Tuesday, August 12, 2008



Yesterday on Pete's 29th birthday, we went to Mahaffey's Farm in South Carolina so the girls could run around and play with some of their baby goats (though, they are not little babies anymore!) and cats and dogs. While we were there, we picked up a gallon of raw goat milk for Avery.

We have been buying their delicious grade A goat milk off and on for some time now, and usually it's about the same price as the goat milk in the stores once you add in the gas it takes to get to the farm. Just recently the prices on the goat's milk in the stores have increased to $3.69 and $3.99 per QUART of goat milk...almost $16 a gallon! Thankfully, Avery is the only one who drinks it, but it's too pricey. Mahaffey's milk is $5 per half gallon, so about $6 cheaper. We calculated it out that it will cost about $3 to $4 in gas to go the extra 13 miles to the farm, so it is slightly cheaper now to get their milk regularly! We are so thrilled about this because Grade A Raw Goat Dairy is by far more healthy for Avery than the ultra-pasturized milk in the stores.

One of the MAIN reasons we're so excited to give Avery raw goat's milk is because raw milk has been shown to help rid your body of allergies over a period of time. I have also researched it's supposed to help with eczema. This is an amazing article on how raw milk cuts children's allergies


Raw milk has an amazing source of nutrients including beneficial bacteria such as lactobacillus acidolphilus, vitamins and enzymes, and the calcium in raw milk is more bioavailable than that which is in pasturized milk, so I've researched.

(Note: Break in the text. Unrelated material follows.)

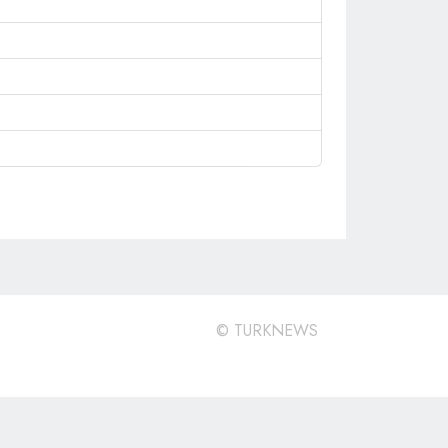
©
TURKNEWS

The pasteurization process, heats the milk to 145 degrees - 150 degrees F and s it there for at least half an hour. Then the temperature is reduced to no more than 55 degrees F, completely changes the structure of the milk proteins (it denatures the proteins) and this is not very healthy. Now, pasturizing milk DOES kill germs and bad bacteria, BUT it also destroys the milk's beneficial bacteria along with many of its nutritious components.

When you pasturize milk, you destroy live enzymes, vitamins, and you destroy beneficial bacteria. If you leave raw milk out it will sour naturally but pasteurized milk will rot. This is because the beneficial bacteria in the raw milk helps to keep decomposing bacteria under control. The pasturized milk does not have any beneficial bacteria left to keep it from rotting, basically.